The agenda was structured around a series of speakers. They included MoMA’s Department of Architecture & Design’s senior curator Paola Antonelli, who covered digital typefaces, electronic games and such, and Benjamin Weiss, chair of Boston’s Museum of Fine Arts’ Department of Prints, Drawings and Photos. But they also came from the rest of the country, and even the world, as we heard from Marina Garone Gravier of the National University of Mexico and Ian Lynam from Temple University Japan. LACMA’s creative director, Lorraine Wild, delivered on “Graphic Design History into Practice,” and other curatorial staff from a spectrum of the museum’s divisions were among the audience participants. And as one of my interviewees notes below, the “CalArts Design Mafia” was well represented.
From my perspective, the most valuable talks were by Andrew Blauvelt, the Walker Art Center’s Design, Research and Publishing senior curator, who analyzed ways in which graphic design can be presented in a gallery context, and Victor Margolin, Professor Emeritus of Design History in the Art History Department at the University of Illinois, Chicago. Victor kicked off the morning with “Collecting Graphic Design: the Quest for Diversity.” This immediately provoked pushback. A lively debate about priorities ensued, which could be summarized as old-school Modernist “aestheticization” versus progressive, post-Postmodern “situational contextualization.”
Following up, I contacted Staci Steinberger, assistant curator in LACMA’s Decorative Arts and Design division, who was instrumental in organizing the event. She provided background to the project meeting as well as results. I also got in touch with three other attendees:
Christopher Mount is a former curator and currently founder of the Christopher W. Mount Gallery in Los Angeles. He shares Staci’s concerns about the importance of asking the right questions.
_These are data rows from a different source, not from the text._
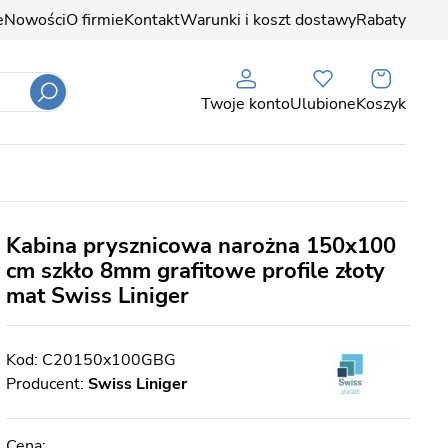
e
Nowości
O firmie
Kontakt
Warunki i koszt dostawy
Rabaty
Twoje konto
Ulubione
Koszyk
Kabina prysznicowa narożna 150x100
cm szkło 8mm grafitowe profile złoty
mat Swiss Liniger
C20150x100GBG
Producent:
Swiss Liniger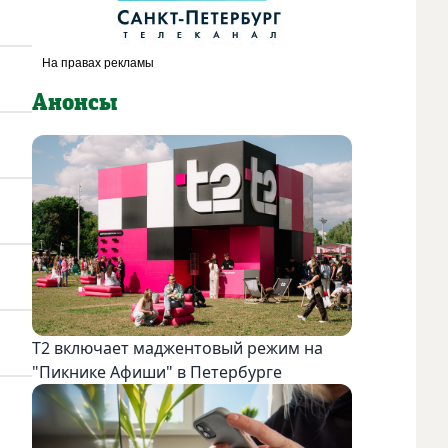
Анонсы
Т2 включает маджентовый режим на
"Пикнике Афиши" в Петербурге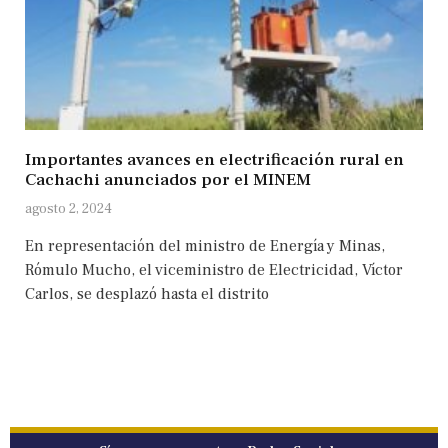
Importantes avances en electrificación rural en
Cachachi anunciados por el MINEM
agosto 2, 2024
En representación del ministro de Energía y Minas,
Rómulo Mucho, el viceministro de Electricidad, Víctor
Carlos, se desplazó hasta el distrito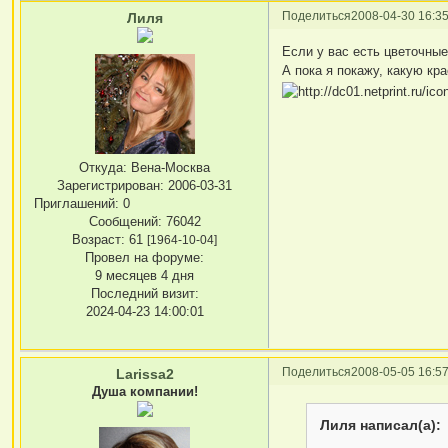
Поделиться
2008-04-30 16:35
Лиля
Если у вас есть цветочные
А пока я покажу, какую к
Откуда:
Вена-Москва
Зарегистрирован
: 2006-03-31
Приглашений:
0
Сообщений:
76042
Возраст:
61
[1964-10-04]
Провел на форуме:
9 месяцев 4 дня
Последний визит:
2024-04-23 14:00:01
Поделиться
2008-05-05 16:57
Larissa2
Душа компании!
Лиля написал(а):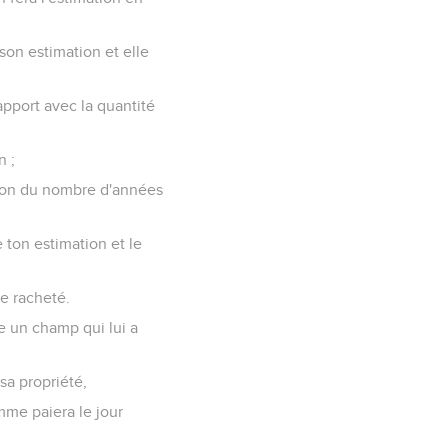
 son estimation et elle
apport avec la quantité
n ;
ction du nombre d'années
 ton estimation et le
re racheté.
e un champ qui lui a
 sa propriété,
omme paiera le jour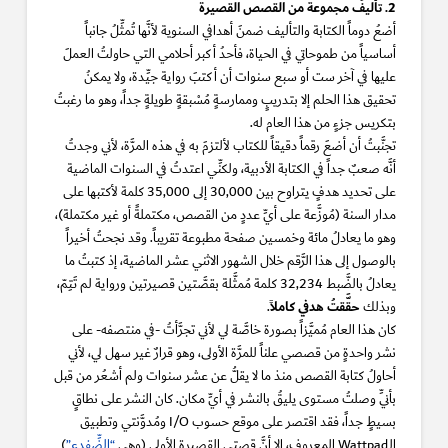
2. تأليفُ مجموعة من القصص القصيرة
أضعُ دوماً الكتابة والتأليف ضمنَ أهدافي السنوية لأنَّها تُمثِّلُ جانباً
أساسياً من طموحاتي في الحياة، فأحدُ أكبر أحلامي التي حاولتُ العملَ
عليها في آخر ست أو سبع سنوات أن أكتبَ رواية جيِّدة، ولا يمكنُ
تحقيق هذا الحلم إلا بتدريبٍ وممارسةٍ مُسْبقةٍ طويلةٍ جداً، وهو ما رغبتُ
بتكريس جزءٍ من هذا العام له.
تجنَّبتُ أن أضعَ رقماً دقيقاً للكتاب لألتزمَ به في هذه المرَّة، لأني وجدتُ
أنَّه صعبٌ جداً في الكتابة الأدبية، ولكنِّي اعتدتُ في السنوات الماضية
على تحديد هدفٍ يتراوح بين 30,000 إلى 35,000 كلمة لأكتبها على
مدار السنة (مُوزَّعة على أيِّ عددٍ من القصص، مكتملةً أو غير مكتملة)،
وهو ما يعادلُ مائة وخمسين صفحة مطبوعة تقريباً. وقد نجحتُ أخيراً
بالوصول إلى هذا الرَّقم خلال الشهور الاثني عشر الماضية، إذ كتبتُ ما
يعادلُ بالضَّبط 32,234 كلمة مُمثَّلة بقصَّتين قصيرتين ورواية لم تَتِمّ،
حقَّقتُ هدفي كاملاً
وبذلك
.
كان هذا العام مُميَّزاً بصورة خاصَّة لي لأني تجرَّأتُ -في منتصفه- على
نشر واحدةٍ من قصصي علناً للمرَّة الأولى، وهو قرارٌ غير سهل لي، لأني
أحاولُ كتابة القصص منذ ما لا يقلُّ عن عشر سنوات ولم أشعُر من قبل
بأنِّي وصلتُ مستوى يليقُ بالنشر في أيِّ مكان. كان النشر على نطاقٍ
بسيطٍ جداً، فقد اقتصر على موقع حسوب I/O ومُدوَّنتي وتطبيق
الـWattpad المعروف، إلا أنَّ قصتي القصيرة الأولى (وهي
“الضِّفدع”
)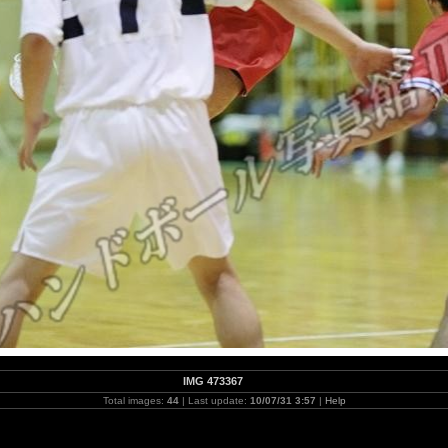
IMG 473367
Total images:
44
| Last update:
10/07/31 3:57
|
Help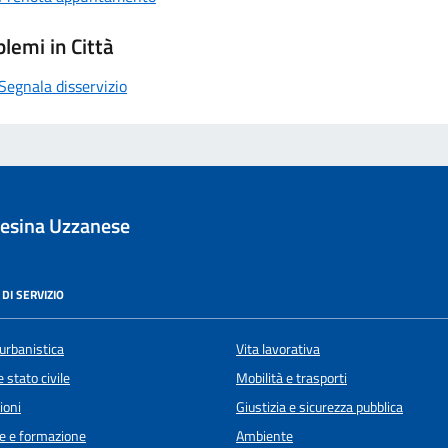
lemi in Città
Segnala disservizio
esina Uzzanese
DI SERVIZIO
urbanistica
Vita lavorativa
 stato civile
Mobilità e trasporti
ioni
Giustizia e sicurezza pubblica
e e formazione
Ambiente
Chuck Byrne is the Principal of Chuck Byrne Design in Oakland, Ca, and a retired professor of design from San Jose State University. He acknowledges the importance of cultural context but values aesthetic considerations.
I also interviewed Victor, who is direct, outspoken and specific in his evaluation of this particular issue and of the session as a whole. In the course of detailing his vision of the collection, he guesses at a recently acquired Glasgow School poster’s purchase price, a figure which LACMA, per policy, holds in confidence.
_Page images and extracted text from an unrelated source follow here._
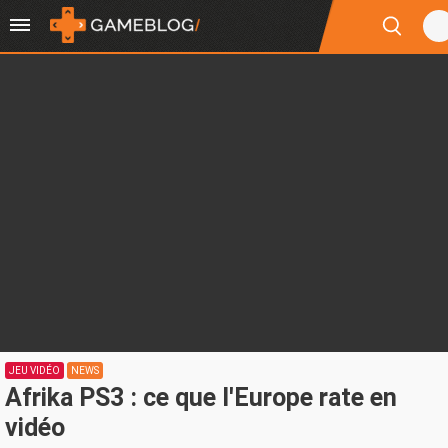
JEU VIDÉO
NEWS
Afrika PS3 : ce que l'Europe rate en
vidéo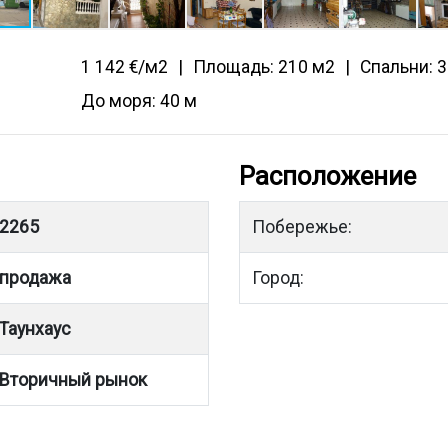
1 142 €/м2
Площадь: 210 м2
Спальни: 3
До моря: 40 м
Расположение
2265
Побережье:
продажа
Город:
Таунхаус
Вторичный рынок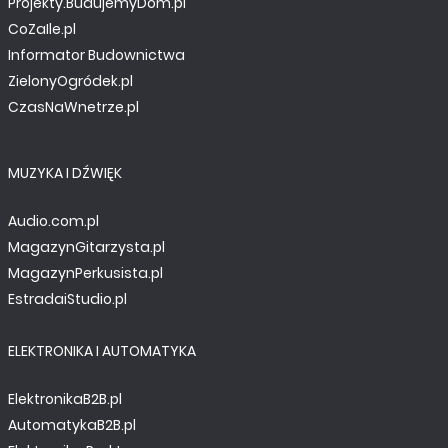
Projekty.BudujemyDom.pl
CoZaIle.pl
Informator Budownictwa
ZielonyOgródek.pl
CzasNaWnetrze.pl
MUZYKA I DŹWIĘK
Audio.com.pl
MINIPROJEKTY
MagazynGitarzysta.pl
Litowa dziewiątka
MagazynPerkusista.pl
EstradaiStudio.pl
ELEKTRONIKA I AUTOMATYKA
ElektronikaB2B.pl
AutomatykaB2B.pl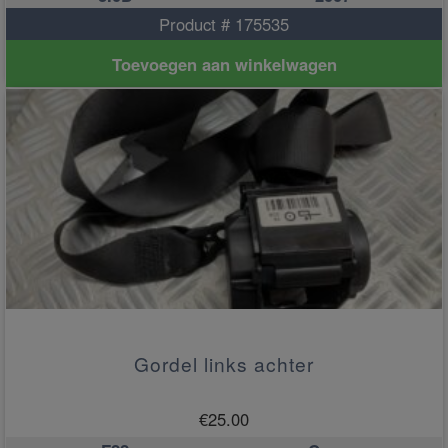
Product # 175535
Toevoegen aan winkelwagen
Gordel links achter
€
25.00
All posters below are part of LACMA’s collection.
Michael Dooley: Staci, what led to this planning session?
Staci Steinberger: Over the past year, LACMA’s departments of Decorative Arts & Design and Prints & Drawings have been collaborating on a new initiative to collect graphic design, with advice from the museum’s creative director Lorraine Wild and the support of our director, Michael Govan. We conceived of this study day as a way to tap into the broader questions and conversations about graphic design and its place in an encyclopedic museum.
The program evolved from a series of questions: What areas of graphic design had other institutions already collected in depth? In what areas could LACMA make a new contribution through acquisitions and exhibitions? How could LACMA’s new collection best complement the existing collections and communities in Los Angeles? How could we narrow the never-ending stream of contemporary design into a focused collection? How should we deal with new digital formats? And how would we store a graphic design collection and make it accessible to the public?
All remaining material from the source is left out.